(Listed entries begins)

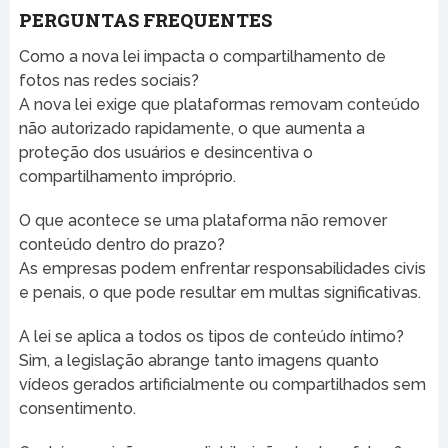
PERGUNTAS FREQUENTES
Como a nova lei impacta o compartilhamento de
fotos nas redes sociais?
A nova lei exige que plataformas removam conteúdo
não autorizado rapidamente, o que aumenta a
proteção dos usuários e desincentiva o
compartilhamento impróprio.
O que acontece se uma plataforma não remover
conteúdo dentro do prazo?
As empresas podem enfrentar responsabilidades civis
e penais, o que pode resultar em multas significativas.
A lei se aplica a todos os tipos de conteúdo íntimo?
Sim, a legislação abrange tanto imagens quanto
vídeos gerados artificialmente ou compartilhados sem
consentimento.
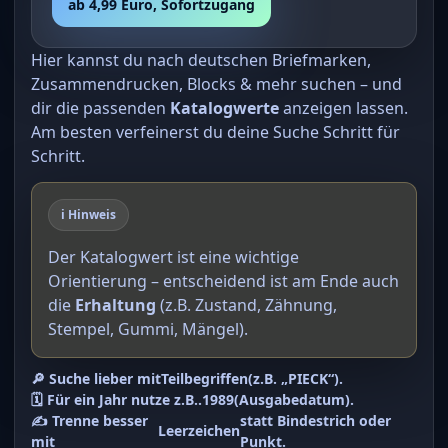
ab 4,99 Euro, Sofortzugang
Hier kannst du nach deutschen Briefmarken,
Zusammendrucken, Blocks & mehr suchen – und
dir die passenden
Katalogwerte
anzeigen lassen.
Am besten verfeinerst du deine Suche Schritt für
Schritt.
ℹ️ Hinweis
Der Katalogwert ist eine wichtige
Orientierung – entscheidend ist am Ende auch
die
Erhaltung
(z.B. Zustand, Zähnung,
Stempel, Gummi, Mängel).
🔎 Suche lieber mit
Teilbegriffen
(z.B. „PIECK“).
🗓️ Für ein Jahr nutze z.B.
.1989
(Ausgabedatum).
✍️ Trenne besser
statt Bindestrich oder
Leerzeichen
mit
Punkt.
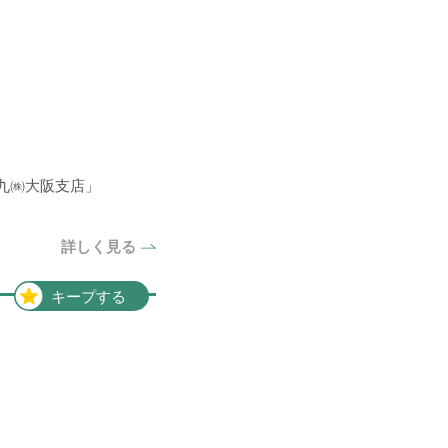
山九㈱大阪支店」
詳しく見る
キープする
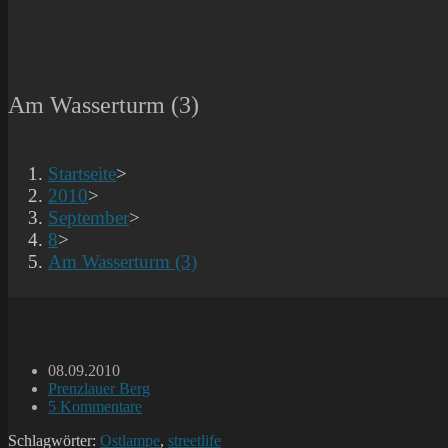
Am Wasserturm (3)
Startseite
>
2010
>
September
>
8
>
Am Wasserturm (3)
Beitrag
08.09.2010
veröffentlicht:
Beitrags-
Prenzlauer Berg
Kategorie:
Beitrags-
5 Kommentare
Kommentare:
Schlagwörter:
Ostlampe
,
streetlife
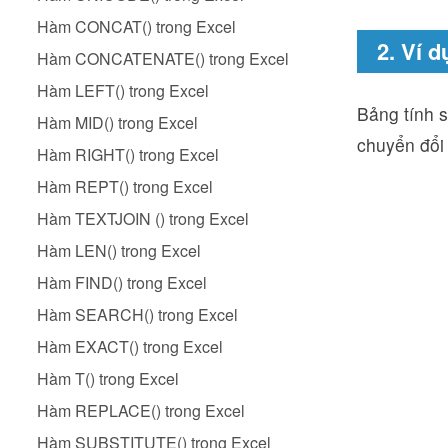
Hàm CONCAT() trong Excel
2. Ví 
Hàm CONCATENATE() trong Excel
Hàm LEFT() trong Excel
Bảng tính 
Hàm MID() trong Excel
chuyển đổi
Hàm RIGHT() trong Excel
Hàm REPT() trong Excel
Hàm TEXTJOIN () trong Excel
Hàm LEN() trong Excel
Hàm FIND() trong Excel
Hàm SEARCH() trong Excel
Hàm EXACT() trong Excel
Hàm T() trong Excel
Hàm REPLACE() trong Excel
Hàm SUBSTITUTE() trong Excel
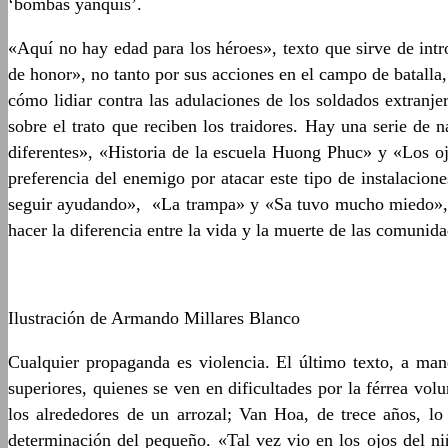
‘bombas yanquis’.
«Aquí no hay edad para los héroes», texto que sirve de int
de honor», no tanto por sus acciones en el campo de batall
cómo lidiar contra las adulaciones de los soldados extranj
sobre el trato que reciben los traidores. Hay una serie de
diferentes», «Historia de la escuela Huong Phuc» y «Los oj
preferencia del enemigo por atacar este tipo de instalacio
seguir ayudando», «La trampa» y «Sa tuvo mucho miedo», so
hacer la diferencia entre la vida y la muerte de las comunida
Ilustración de Armando Millares Blanco
Cualquier propaganda es violencia. El último texto, a man
superiores, quienes se ven en dificultades por la férrea vo
los alrededores de un arrozal; Van Hoa, de trece años, l
determinación del pequeño. «Tal vez vio en los ojos del n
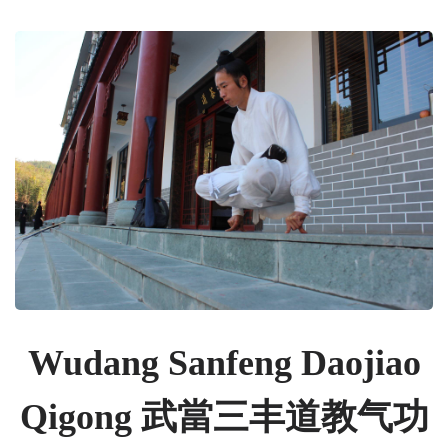
Wudang Sanfeng Daojiao
Qigong 武當三丰道教气功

(Listed entries ends)

_What you need to do:_ Leave out any pictures, please, and quote only the lines from the top of the data through the line that contains "compartilhamento impróprio.".

_Solution for this problem:_
PERGUNTAS FREQUENTES
Como a nova lei impacta o compartilhamento de
fotos nas redes sociais?
A nova lei exige que plataformas removam conteúdo
não autorizado rapidamente, o que aumenta a
proteção dos usuários e desincentiva o
compartilhamento impróprio.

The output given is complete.